→ **Your task**: What follows is a set of records; repeat them exactly, without the pictures.

→ **Information given**:
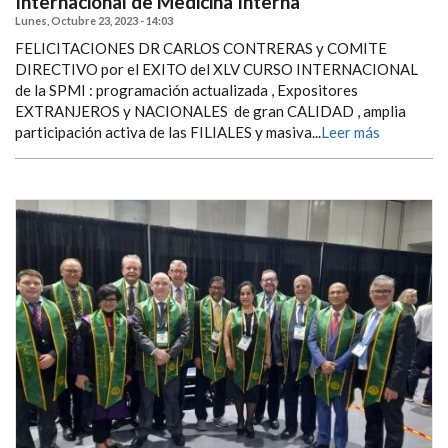
Internacional de Medicina Interna
Lunes, Octubre 23, 2023 - 14:03
FELICITACIONES DR CARLOS CONTRERAS y COMITE
DIRECTIVO por el EXITO del XLV CURSO INTERNACIONAL
de la SPMI : programación actualizada , Expositores
EXTRANJEROS y NACIONALES de gran CALIDAD , amplia
participación activa de las FILIALES y masiva...
Leer más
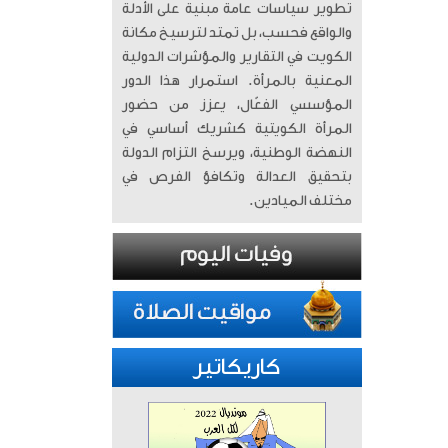
تطوير سياسات عامة مبنية على الأدلة
والواقع فحسب، بل تمتد لترسيخ مكانة
الكويت في التقارير والمؤشرات الدولية
المعنية بالمرأة. ​ استمرار هذا الدور
المؤسسي الفعّال، يعزز من حضور
المرأة الكويتية كشريك أساسي في
النهضة الوطنية، ويرسخ التزام الدولة
بتحقيق العدالة وتكافؤ الفرص في
مختلف الميادين.
كاريكاتير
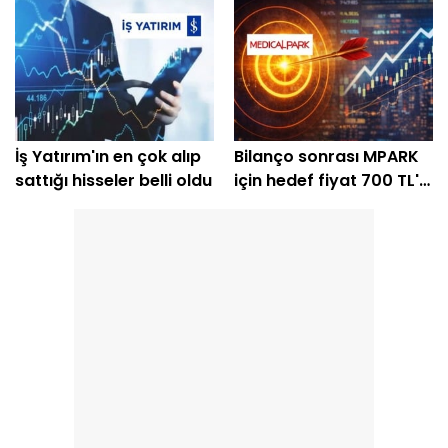
İş Yatırım'ın en çok alıp
Bilanço sonrası MPARK
sattığı hisseler belli oldu
için hedef fiyat 700 TL'yi
geçti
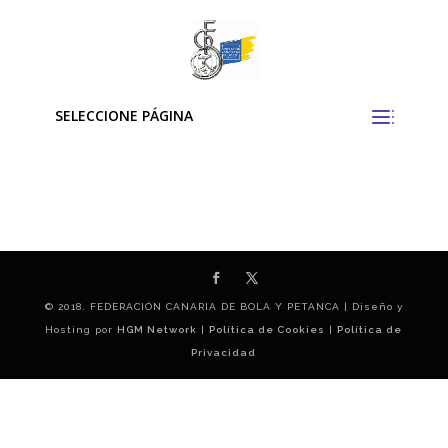
SELECCIONE PÁGINA
© 2018. FEDERACIÓN CANARIA DE BOLA Y PETANCA | Diseño y
Hosting por
HGM Network
|
Política de Cookies
|
Política de
Privacidad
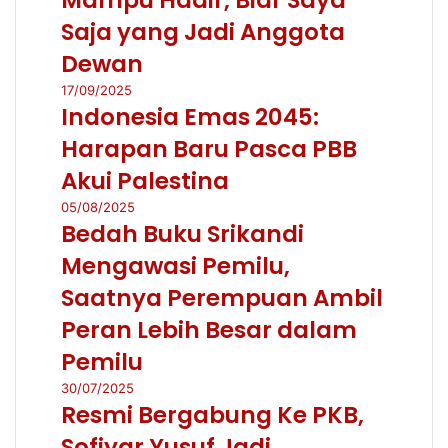
Saja yang Jadi Anggota
Dewan
17/09/2025
Indonesia Emas 2045:
Harapan Baru Pasca PBB
Akui Palestina
05/08/2025
Bedah Buku Srikandi
Mengawasi Pemilu,
Saatnya Perempuan Ambil
Peran Lebih Besar dalam
Pemilu
30/07/2025
Resmi Bergabung Ke PKB,
Sofiyar Yusuf Jadi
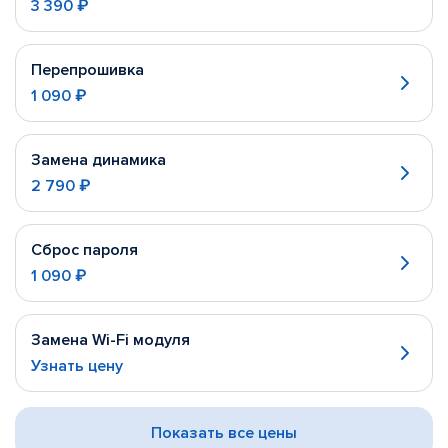
3 390 ₽
Перепрошивка
1 090 ₽
Замена динамика
2 790 ₽
Сброс пароля
1 090 ₽
Замена Wi-Fi модуля
Узнать цену
Показать все цены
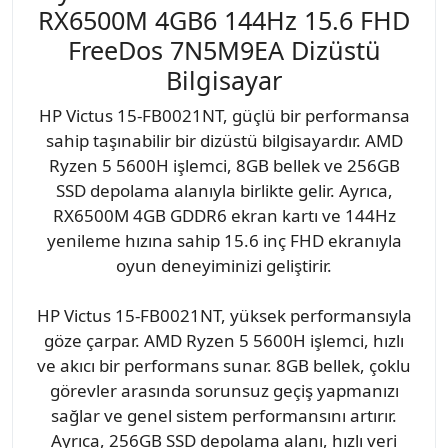
RX6500M 4GB6 144Hz 15.6 FHD
FreeDos 7N5M9EA Dizüstü
Bilgisayar
HP Victus 15-FB0021NT, güçlü bir performansa
sahip taşınabilir bir dizüstü bilgisayardır. AMD
Ryzen 5 5600H işlemci, 8GB bellek ve 256GB
SSD depolama alanıyla birlikte gelir. Ayrıca,
RX6500M 4GB GDDR6 ekran kartı ve 144Hz
yenileme hızına sahip 15.6 inç FHD ekranıyla
oyun deneyiminizi geliştirir.
HP Victus 15-FB0021NT, yüksek performansıyla
göze çarpar. AMD Ryzen 5 5600H işlemci, hızlı
ve akıcı bir performans sunar. 8GB bellek, çoklu
görevler arasında sorunsuz geçiş yapmanızı
sağlar ve genel sistem performansını artırır.
Ayrıca, 256GB SSD depolama alanı, hızlı veri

→ **Answer to this exercise**:
Internacional de Medicina Interna
Lunes, Octubre 23, 2023 - 14:03
FELICITACIONES DR CARLOS CONTRERAS y COMITE
DIRECTIVO por el EXITO del XLV CURSO INTERNACIONAL
de la SPMI : programación actualizada , Expositores
EXTRANJEROS y NACIONALES de gran CALIDAD , amplia
participación activa de las FILIALES y masiva...
Leer más
تطوير سياسات عامة مبنية على الأدلة
والواقع فحسب، بل تمتد لترسيخ مكانة
الكويت في التقارير والمؤشرات الدولية
المعنية بالمرأة. ​ استمرار هذا الدور
المؤسسي الفعّال، يعزز من حضور
المرأة الكويتية كشريك أساسي في
النهضة الوطنية، ويرسخ التزام الدولة
بتحقيق العدالة وتكافؤ الفرص في
مختلف الميادين.
كاريكاتير
İş Yatırım'ın en çok alıp
Bilanço sonrası MPARK
sattığı hisseler belli oldu
için hedef fiyat 700 TL'yi
geçti
SELECCIONE PÁGINA
© 2018. FEDERACIÓN CANARIA DE BOLA Y PETANCA | Diseño y
Hosting por
HGM Network
|
Política de Cookies
|
Política de
Privacidad
Saja yang Jadi Anggota
Dewan
17/09/2025
Indonesia Emas 2045:
Harapan Baru Pasca PBB
Akui Palestina
05/08/2025
Bedah Buku Srikandi
Mengawasi Pemilu,
Saatnya Perempuan Ambil
Peran Lebih Besar dalam
Pemilu
30/07/2025
Resmi Bergabung Ke PKB,
Sofiyar Yusuf Jadi
3 390 ₽
Перепрошивка
1 090 ₽
Замена динамика
2 790 ₽
Сброс пароля
1 090 ₽
Замена Wi-Fi модуля
Узнать цену
Показать все цены
RX6500M 4GB6 144Hz 15.6 FHD
FreeDos 7N5M9EA Dizüstü
Bilgisayar
HP Victus 15-FB0021NT, güçlü bir performansa
sahip taşınabilir bir dizüstü bilgisayardır. AMD
Ryzen 5 5600H işlemci, 8GB bellek ve 256GB
SSD depolama alanıyla birlikte gelir. Ayrıca,
RX6500M 4GB GDDR6 ekran kartı ve 144Hz
yenileme hızına sahip 15.6 inç FHD ekranıyla
oyun deneyiminizi geliştirir.
HP Victus 15-FB0021NT, yüksek performansıyla
göze çarpar. AMD Ryzen 5 5600H işlemci, hızlı
ve akıcı bir performans sunar. 8GB bellek, çoklu
görevler arasında sorunsuz geçiş yapmanızı
sağlar ve genel sistem performansını artırır.
Ayrıca, 256GB SSD depolama alanı, hızlı veri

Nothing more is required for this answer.